▶ **Required work**
Only the lines from the one that contains "and pianist Ram" through the end of the entries, both included, should be transcribed, exactly and without pictures.

═══ Data ═══

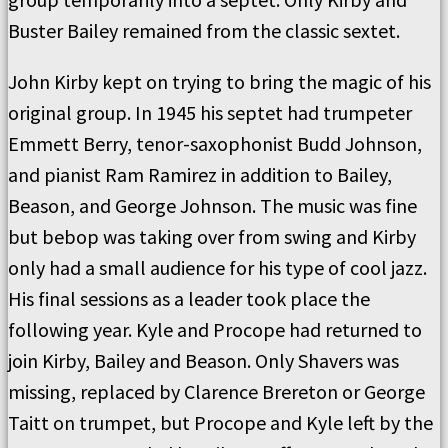
Buster Bailey remained from the classic sextet.
John Kirby kept on trying to bring the magic of his
original group. In 1945 his septet had trumpeter
Emmett Berry, tenor-saxophonist Budd Johnson,
and pianist Ram Ramirez in addition to Bailey,
Beason, and George Johnson. The music was fine
but bebop was taking over from swing and Kirby
only had a small audience for his type of cool jazz.
His final sessions as a leader took place the
following year. Kyle and Procope had returned to
join Kirby, Bailey and Beason. Only Shavers was
missing, replaced by Clarence Brereton or George
Taitt on trumpet, but Procope and Kyle left by the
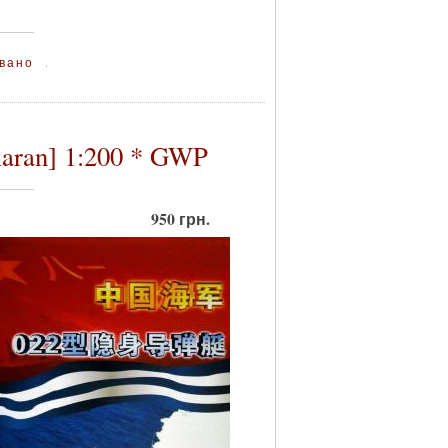
вано
.
maran] 1:200 * GWP
950 грн.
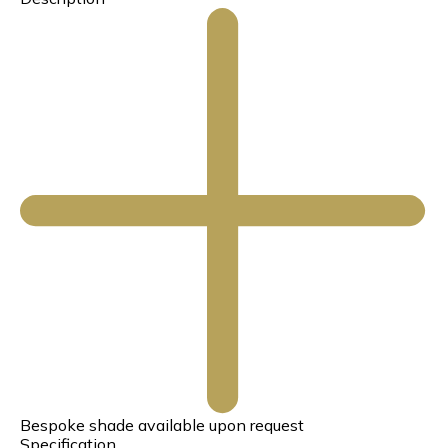
Bespoke shade available upon request
Specification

═══

▶ **Answer section**
and pianist Ram Ramirez in addition to Bailey,
Beason, and George Johnson. The music was fine
but bebop was taking over from swing and Kirby
only had a small audience for his type of cool jazz.
His final sessions as a leader took place the
following year. Kyle and Procope had returned to
join Kirby, Bailey and Beason. Only Shavers was
missing, replaced by Clarence Brereton or George
Taitt on trumpet, but Procope and Kyle left by the
вано
.
maran] 1:200 * GWP
950 грн.
Bespoke shade available upon request
Specification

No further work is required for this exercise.